If one had a simply support girder with a uniformly distributed load, the shear at the center of the beam would be = zero and the moment at a maximum. This would imply that no weld would be needed at the center, yet this is the section where having the entire cross-section engaged in bending is most critical.
What am I missing here?

 

[BAretired]

In the case of column cover plates, the force to be carried by welding is the entire axial force in the cover plate. If the force is A*Fs where A is the area of cover plate and Fs is the maximum stress therein, you need enough weld to carry that force at each end of the cover plate. Between the end welds, you need enough weld to prevent the plate from buckling as an individual member.

BA

 

[KootK]

Stillerz: could you provide the author and title of that paper that you mentioned above? I might like to get my hands on a copy.

We've established that the welds in question experience both shear and flexural stress as a result of differential bending stresses along the length of the member. Essentially, the felxural stress manifests itself as axial stress along the longitudinal axis of the welds.

The flexural / axial stress is a no brainer for a chunk of steel (the weld) that is braced every which way. However, it can be argued that the horizontal shear in the weld produced by differential flexural / axial stress along it's length should add to the VQ/IT shear burden of the welds.

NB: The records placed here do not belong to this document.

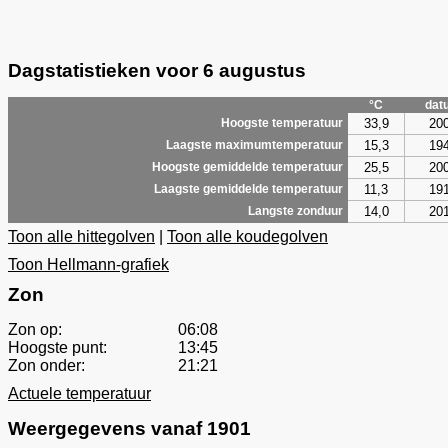
Dagstatistieken voor 6 augustus
°C
dat
33,9
20
Hoogste temperatuur
15,3
19
Laagste maximumtemperatuur
25,5
20
Hoogste gemiddelde temperatuur
11,3
19
Laagste gemiddelde temperatuur
14,0
20
Langste zonduur
Toon alle hittegolven
|
Toon alle koudegolven
Toon Hellmann-grafiek
Zon
Zon op:
06:08
Hoogste punt:
13:45
Zon onder:
21:21
Actuele temperatuur
Weergegevens vanaf 1901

I propose that a simple way to account for this extra shear burden would be to include the cross sectional area of the welds in the Q term of the VQ/IT expression. This would increase your shear demand by a tiny -- probably negigable -- amount. At the same time, it would be a conservative way to account for any flexural / axial stress imposed on the welds themselves.

How about it?

I can think of no practical situation in which a responsible engineer would conclude that he or she could reliably count on a zero moment gradient in a member under consideration. Additionally, the welds serve a number of other important purposes as pointed out above. While the theory behind and constant moment scenario makes for interesting discussion, I don't think that it warrants any serious attention in practical design.

 

[Stillerz]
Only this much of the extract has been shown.